**Work item**
What is needed is an exact repeat of the lines from the line containing "伊坂深受島田莊司、夢枕獏與電影的影響，作品多以自己居住的" through the final line of the entries below, and nothing else.

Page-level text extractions
□ □ □ □ □

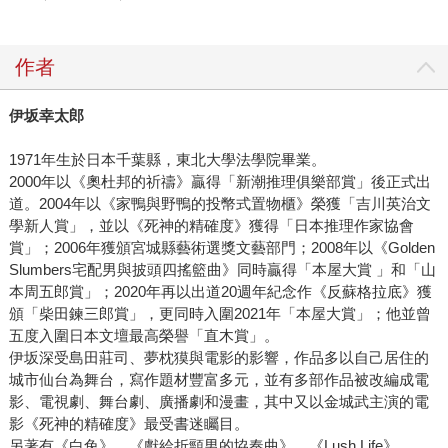
作者
伊坂幸太郎
1971年生於日本千葉縣，東北大學法學院畢業。
2000年以《奧杜邦的祈禱》贏得「新潮推理俱樂部賞」後正式出
道。2004年以《家鴨與野鴨的投幣式置物櫃》榮獲「吉川英治文
學新人賞」，並以《死神的精確度》獲得「日本推理作家協會
賞」；2006年獲頒宮城縣藝術選獎文藝部門；2008年以《Golden
Slumbers宅配男與披頭四搖籃曲》同時贏得「本屋大賞 」和「山
本周五郎賞」；2020年再以出道20週年紀念作《反蘇格拉底》獲
頒「柴田鍊三郎賞」，更同時入圍2021年「本屋大賞」；他並曾
五度入圍日本文壇最高榮譽「直木賞」。
伊坂深受島田莊司、夢枕獏與電影的影響，作品多以自己居住的
城市仙台為舞台，寫作題材豐富多元，並有多部作品被改編成電
影、電視劇、舞台劇、廣播劇和漫畫，其中又以金城武主演的電
影《死神的精確度》最受書迷矚目。
另著有《白兔》、《獻給折頸男的協奏曲》、《Lush Life》、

□ □ □ □ □

**Response area**
伊坂深受島田莊司、夢枕獏與電影的影響，作品多以自己居住的
城市仙台為舞台，寫作題材豐富多元，並有多部作品被改編成電
影、電視劇、舞台劇、廣播劇和漫畫，其中又以金城武主演的電
影《死神的精確度》最受書迷矚目。
另著有《白兔》、《獻給折頸男的協奏曲》、《Lush Life》、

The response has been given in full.